J Cardiovasc Dis Res. 2010 Jul-Sep; 1(3): 145–151.
PMCID: PMC2982203

Possible involvement of α1-adrenergic receptor and KATP channels in cardioprotective effect of remote aortic preconditioning in isolated rat heart

Abstract

Background:

Remote preconditioning is a phenomenon in which brief episodes of ischemia and reperfusion to remote organs protect the target organ against sustained ischemia/reperfusion (I/R)-induced injury. Protective effects of remote aortic preconditioning (RAPC) are well established in the heart, but their mechanisms still remain to be elucidated.

Objective:

This study has been designed to investigate the possible involvement of α-1-adrenergic receptor (AR) and KATP channels in cardio-protective effect of RAPC in isolated rat heart.

Materials and Methods:

Four episodes of ischemia and reperfusion, each comprising of 5 min occlusion and 5 min reperfusion, were used to produce RAPC. Isolated perfused rat heart was subjected to global ischemia for 30 min followed by reperfusion for 120 min. Coronary effluent was analyzed for LDH and CK-MB release to assess the degree of cardiac injury. Myocardial infarct size was estimated macroscopically using TTC staining.

Results:

Phenylephrine (20 μ/kg i.p.), as α-1-AR agonist, was noted to produce RAPC-like cardio-protection. However, administration of glibenclamide concomitantly or prior to phenylephrine abolished cardioprotection. Moreover, prazocin (1 mg/kg. i.p), as α-1-AR antagonist and glibenclamide (1 mg/kg i.p), a KATP channel blocker, abolished the cardioprotective effect of RAPC.

Conclusion:

These data provide the evidence that α-1-AR activation involved in cardioprotective effect of RAPC-mediated trough opening of KATP channels.

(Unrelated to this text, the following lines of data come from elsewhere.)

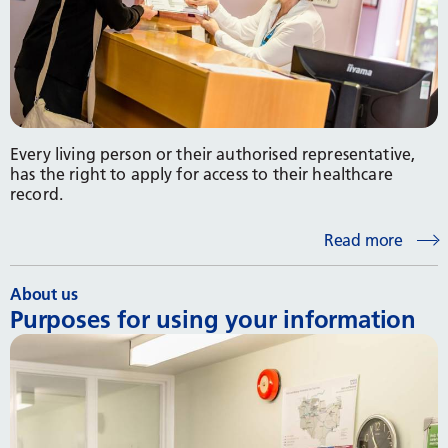
Every living person or their authorised representative,
has the right to apply for access to their healthcare
record.
Read more
About us
Purposes for using your information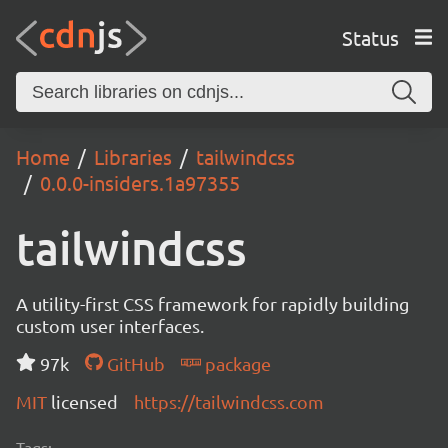
Status
Home
Libraries
tailwindcss
0.0.0-insiders.1a97355
tailwindcss
A utility-first CSS framework for rapidly building
custom user interfaces.
97k
GitHub
package
MIT
licensed
https://tailwindcss.com
Tags: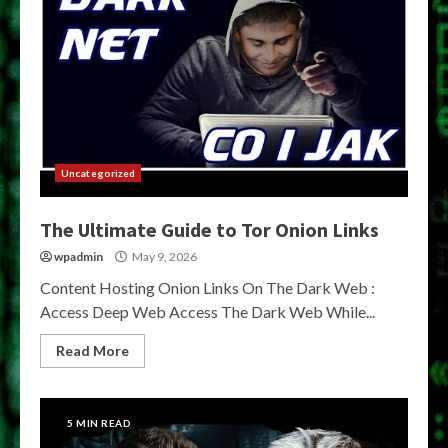
Uncategorized
The Ultimate Guide to Tor Onion Links
wpadmin
May 9, 2026
Content Hosting Onion Links On The Dark Web :
Access Deep Web Access The Dark Web While...
Read More
5 MIN READ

Keywords: Cardio-protection, ischemic preconditioning, ischemia / reperfusion injury, remote aortic preconditioning

INTRODUCTION

Coronary artery disease represents a global burden on health care resources, and it is the leading cause of morbidity and mortality in the world by 2020.[1] Repeated short episodes of ischemia and reperfusion have been demonstrated to make myocardium transiently more resistant to deleterious effects of prolonged ischemia and this paradoxical form of myocardial adaptation has been termed as ischemic preconditioning.[2] The occlusion of circumflex artery has produced protection of myocardium supplied by left anterior descending coronary artery and this phenomenon is termed as intracardiac preconditioning.[3] Short occlusion of renal[4] abdominal aorta or mesenteric artery[5] has been documented to prevent myocardium against ischemia and reperfusion-induced injury. This phenomenon has been termed as “remote preconditioning” or intraorgan preconditioning or preconditioning at distant site.[6,7] RAPC is well-documented in various animal models, but the molecular mechanism involved in remote preconditioning is still not well defined.

Previous studies reported that norepinephrine is involved in ischemic preconditioning. Depletion of norepinephrine from sympathetic neurons abolishes ischemic preconditioning, and tyramine-induced release of norepinephrine from sympathetic neurons mimics ischemic preconditioning.[8] Ischemic preconditioning is also mimicked by phenylephrine α-1-adrenergic receptor (AR) agonist and blocked by prazocin α1-AR antagonist, suggesting that ischemic preconditioning is mediated by α-1-ARs.[9] However, some investigators have reported that adrenergic stimulation or α1-AR agonist methoxamine did not precondition the dog heart.[10] Moreover, α1-AR blockade did not abolish ischemic preconditioning in the rat heart.[11,12] Thus, the role of α AR in ischemic preconditioning has been a source of controversy.

The activation of α-1-ARs has been shown to hydrolyse phosphoinositides and produce diacylgleserol (DAG). Hydrolysis of phosphoinositides can lead to mobilization of calcium and production of diacylglycerol, which together are proposed to activate protein kinase C (PKC). The PKC is known to activate KATP channels and precondition the myocardium.[13,14]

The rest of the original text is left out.